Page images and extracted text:
* * *

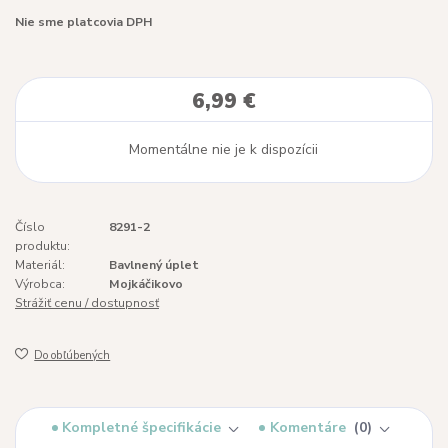
Nie sme platcovia DPH
6,99 €
Momentálne nie je k dispozícii
Číslo
8291-2
produktu:
Materiál:
Bavlnený úplet
Výrobca:
Mojkáčikovo
Strážiť cenu / dostupnosť
Do obľúbených
Kompletné špecifikácie
Komentáre
0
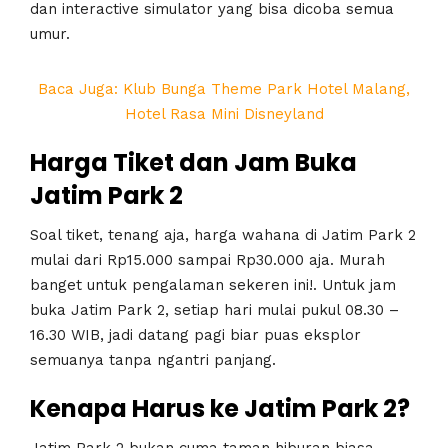
dan interactive simulator yang bisa dicoba semua
umur.
Baca Juga: Klub Bunga Theme Park Hotel Malang,
Hotel Rasa Mini Disneyland
Harga Tiket dan Jam Buka
Jatim Park 2
Soal tiket, tenang aja, harga wahana di Jatim Park 2
mulai dari Rp15.000 sampai Rp30.000 aja. Murah
banget untuk pengalaman sekeren ini!. Untuk jam
buka Jatim Park 2, setiap hari mulai pukul 08.30 –
16.30 WIB, jadi datang pagi biar puas eksplor
semuanya tanpa ngantri panjang.
Kenapa Harus ke Jatim Park 2?
Jatim Park 2 bukan cuma taman hiburan biasa.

* * *

* What is required
Exact duplication is required for the lines above, from the line that contains "dan interactive simulator" to the line that contains "buka Jatim Park", inclusive; omit all others.

* Result
dan interactive simulator yang bisa dicoba semua
umur.
Baca Juga: Klub Bunga Theme Park Hotel Malang,
Hotel Rasa Mini Disneyland
Harga Tiket dan Jam Buka
Jatim Park 2
Soal tiket, tenang aja, harga wahana di Jatim Park 2
mulai dari Rp15.000 sampai Rp30.000 aja. Murah
banget untuk pengalaman sekeren ini!. Untuk jam
buka Jatim Park 2, setiap hari mulai pukul 08.30 –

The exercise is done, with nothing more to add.